A federal judge in Los Angeles yesterday gave oilman T. Boone Pickens Jr. a major victory in his attempt to gain control of Unocal Corp. by ordering Unocal to postpone its annual meeting so that the company can correct "misleading" information in its proxy statement.
The meeting, which was scheduled for Monday in Los Angeles, was ordered postponed until May 13 or later.
The court action gives Pickens more time to lobby shareholders in favor of his $54-a-share, $3.4 billion offer for 51 percent of Unocal, formerly Union Oil Co. of California. Unocal has made a counterbid of $72 a share for 29 percent of the stock.
Pickens, the chairman of Mesa Petroleum Co., said that even with yesterday's ruling he would continue to push for shareholder approval of a further adjournment, or postponement, of the meeting to give the shareholders time to sort out the increasingly confusing situation.
"We will continue to go for adjournment, but two weeks is going to help the stockholders immeasurably on the deal," Pickens said in an interview from his Amarillo, Tex., headquarters. "It looks like the judge out there is looking after the Unocal stockholders. . . . He knows that the stockholders are having trouble sorting through this thing."
Unocal said it would comply with the judge's ruling and not appeal it. The company rescheduled the meeting for May 13 and said the new proxy information would go out to shareholders no later than next Tuesday.
But a Unocal attorney, James Robertson, was quoted by the Associated Press as telling the judge after the ruling, "You've given Mesa what they've been asking for all along. I don't know if we can correctly weigh the damages that may have been inflicted."
The ruling, by U.S. District Court Judge Wallace Tashima, did not go entirely in Pickens' favor. The judge also found that Pickens had not adequately disclosed his intentions in filings with the Securities and Exchange Commission in connection with the accumulation of 13.6 percent of Unocal's stock by Mesa Partners II, an investor group led by Pickens.
As a result, the judge ordered Pickens to extend the deadline for his offer for Unocal stock until at least May 10 so the filings could be corrected and disseminated to Unocal shareholders. But Tashima stopped well short of honoring Unocal's request that Pickens be barred from voting on any company matters with 11 million of his 23.7 million Unocal shares. Judge Tashima called that attempt to "sterilize" Pickens' shares "an extreme remedy not warranted."

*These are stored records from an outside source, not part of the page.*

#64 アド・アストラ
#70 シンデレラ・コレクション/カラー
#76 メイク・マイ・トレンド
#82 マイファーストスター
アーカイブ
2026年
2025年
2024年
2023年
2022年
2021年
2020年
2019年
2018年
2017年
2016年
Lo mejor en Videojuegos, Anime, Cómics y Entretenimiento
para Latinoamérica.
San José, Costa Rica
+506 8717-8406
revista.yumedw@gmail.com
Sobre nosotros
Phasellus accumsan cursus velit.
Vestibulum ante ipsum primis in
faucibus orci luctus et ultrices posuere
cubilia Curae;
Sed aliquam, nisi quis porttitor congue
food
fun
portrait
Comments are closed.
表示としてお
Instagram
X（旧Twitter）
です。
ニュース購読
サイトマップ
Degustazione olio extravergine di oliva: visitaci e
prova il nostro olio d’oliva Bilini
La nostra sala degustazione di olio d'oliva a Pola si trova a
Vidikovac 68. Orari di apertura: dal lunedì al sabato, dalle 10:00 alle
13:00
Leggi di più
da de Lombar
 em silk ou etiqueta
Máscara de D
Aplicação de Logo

Judge Tashima said Unocal should delay its meeting so it can send to stockholders corrected versions of its proxy materials, reflecting changes that were made in corporate rules as the battle with Pickens has raged in recent weeks. Tashima noted, for instance, that the proxy materials did not include a ruling by a Delaware court earlier this week barring Unocal from ignoring any proposals to shareholders that Pickens might make if the meeting were postponed.

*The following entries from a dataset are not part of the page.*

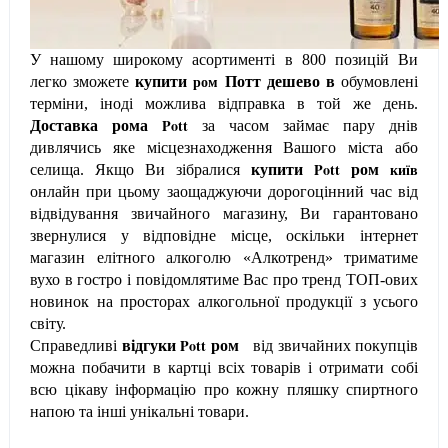
У нашому широкому асортименті в 800 позицій Ви
ром
легко зможете
купити
Потт
дешево
в
обумовлені
терміни, іноді можлива відправка в той же день.
Pott
Доставка рома
за часом займає пару днів
дивлячись яке місцезнаходження Вашого міста або
Pott
київ
селища. Якщо Ви зібралися
купити
ром
онлайн при цьому заощаджуючи дорогоцінний час від
відвідування звичайного магазину, Ви гарантовано
звернулися у відповідне місце, оскільки інтернет
магазин елітного алкоголю «Алкотренд» триматиме
вухо в гостро і повідомлятиме Вас про тренд ТОП-ових
новинок на просторах алкогольної продукції з усього
світу.
Pott
Справедливі
відгуки
ром
від звичайних покупців
можна побачити в картці всіх товарів і отримати собі
всю цікаву інформацію про кожну пляшку спиртного
напою та інші унікальні товари.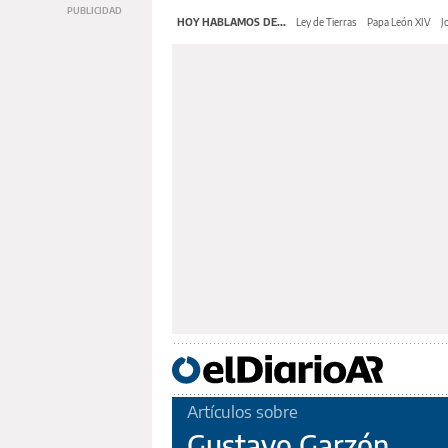
HOY HABLAMOS DE...
Ley de Tierras
Papa León XIV
J
Artículos sobre
Gustavo Garzón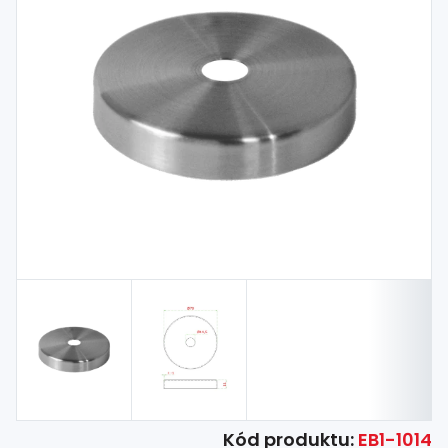
Spojovací
materiál
%
Zľava
Kód produktu:
EB1-1014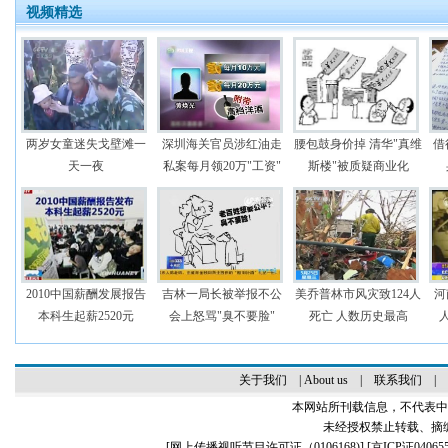
视频精选
两岁女童迷失戈壁滩一
深圳海关官员涉红油走
腰包鼓身价掉 清华"真维
借
天一夜
私案每月领20万"工资"
斯楼"被质疑商业化
2010中国薪酬发展报告
吉林一局长被举报不公
美乔普林市风灾致124人
河
本科生起薪2520元
会上怒骂"臭不要脸"
死亡 人数历史最高
关于我们
|
About us
|
联系我们
|
本网站所刊载信息，不代表中
未经授权禁止转载、摘
[
网上传播视听节目许可证（0106168)
] [
京ICP证04065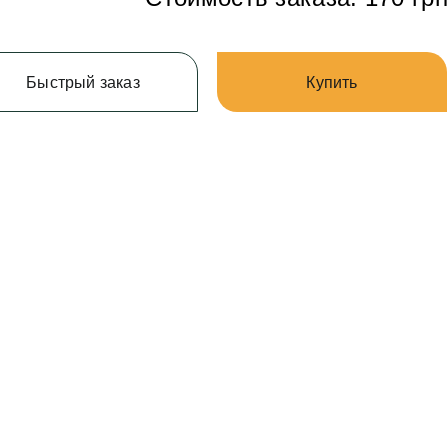
Быстрый заказ
Купить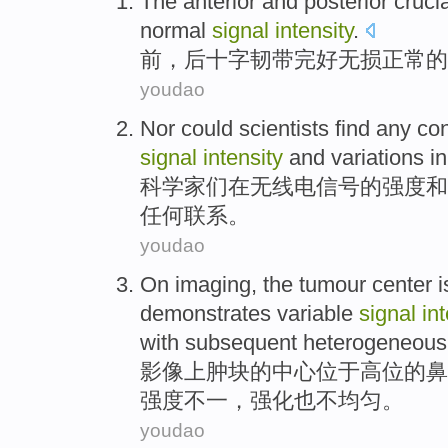
The anterior
and
posterior
cruci
normal
signal
intensity
.
前
，
后
十字韧带
完好
无损
正常
的
youdao
Nor
could
scientists
find
any
co
signal
intensity
and
variations
in
科学家们
在
无线电信号
的
强度
和
任何
联系
。
youdao
On
imaging
, the
tumour
center
i
demonstrates variable
signal
in
with subsequent
heterogeneous
影像
上
肿块
的
中心
位于
高位
的
鼻
强度
不一，
强化
也
不均匀
。
youdao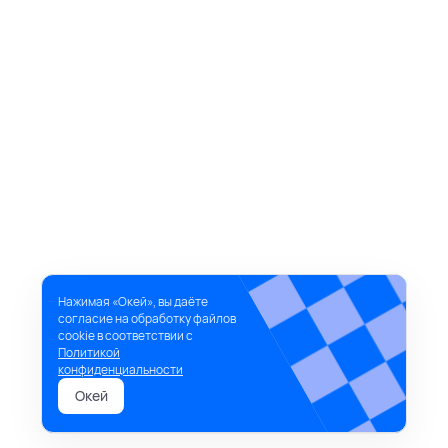
Нажимая «Окей», вы даёте
согласие на обработку файлов
cookie в соответствии с
Политикой
конфиденциальности
Окей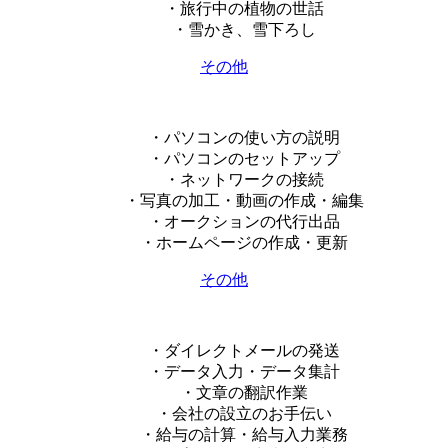
・旅行中の植物の世話
・雪かき、雪下ろし
その他
・パソコンの使い方の説明
・パソコンのセットアップ
・ネットワークの接続
・写真の加工・動画の作成・編集
・オークションの代行出品
・ホームページの作成・更新
その他
・ダイレクトメールの発送
・データ入力・データ集計
・文章の翻訳作業
・会社の設立のお手伝い
・給与の計算・給与入力業務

Tashima's ruling settles some of the key issues in the complicated battle between Pickens and Unocal, but others still remain. Pickens is attempting to get courts to void some of Unocal's defense mechanisms against him, and also wants to force Unocal to let him make proposals to shareholders to be voted on at the annual meeting when it is finally held. Unocal has fired its own legal salvos back at Pickens.
The delay in the meeting ordered yesterday, however, will give each side a chance to find out what Unocal shareholders think of their respective offers.

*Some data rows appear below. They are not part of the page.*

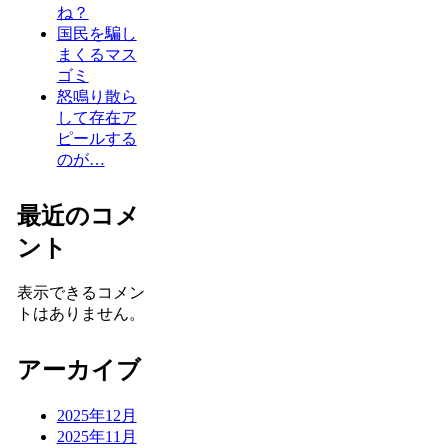
ね？
国民を騙し
まくるマス
ゴミ
怒鳴り散ら
して存在ア
ピールする
のが…
最近のコメ
ント
表示できるコメン
トはありません。
アーカイブ
2025年12月
2025年11月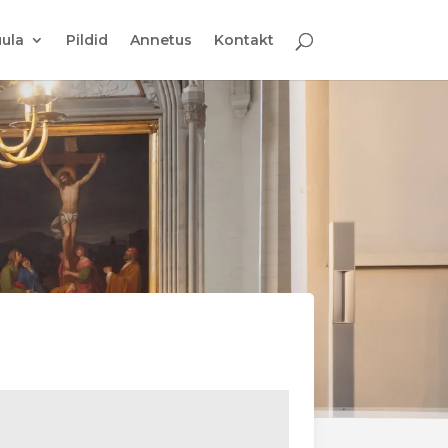
ula
Pildid
Annetus
Kontakt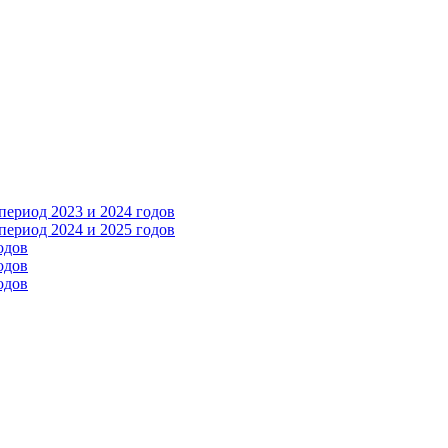
ериод 2023 и 2024 годов
ериод 2024 и 2025 годов
одов
одов
одов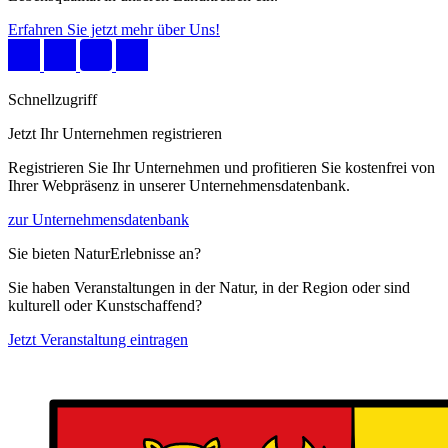
Erfahren Sie jetzt mehr über Uns!
Schnellzugriff
Jetzt Ihr Unternehmen registrieren
Registrieren Sie Ihr Unternehmen und profitieren Sie kostenfrei von
Ihrer Webpräsenz in unserer Unternehmensdatenbank.
zur Unternehmensdatenbank
Sie bieten NaturErlebnisse an?
Sie haben Veranstaltungen in der Natur, in der Region oder sind
kulturell oder Kunstschaffend?
Jetzt Veranstaltung eintragen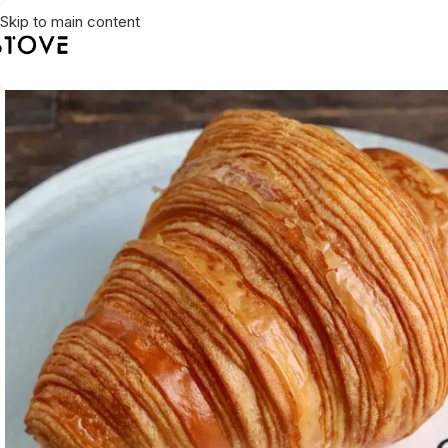
Skip to main content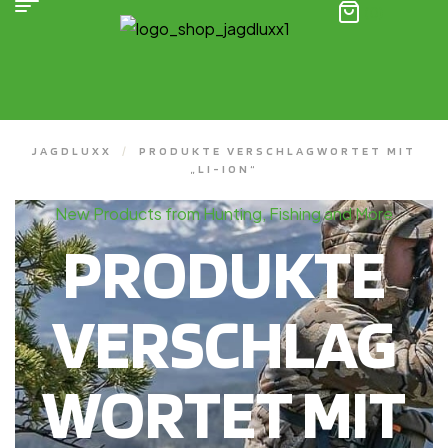
(0)
JAGDLUXX
/
PRODUKTE VERSCHLAGWORTET MIT
„LI-ION“
New Products from Hunting, Fishing and More
PRODUKTE
VERSCHLAG
WORTET MIT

Unocal has argued that Pickens' $54-a-share bid is inadequate, and answered with its own $72-a-share bid for part of its stock. That offer is not available to Pickens, Unocal claims -- something Pickens also is litigating -- and is seen by analysts as a "poison pill" that will frustrate Pickens' efforts both by presenting Unocal shareholders a better offer and increasing the company's debt, thus making it a less attractive takeover target.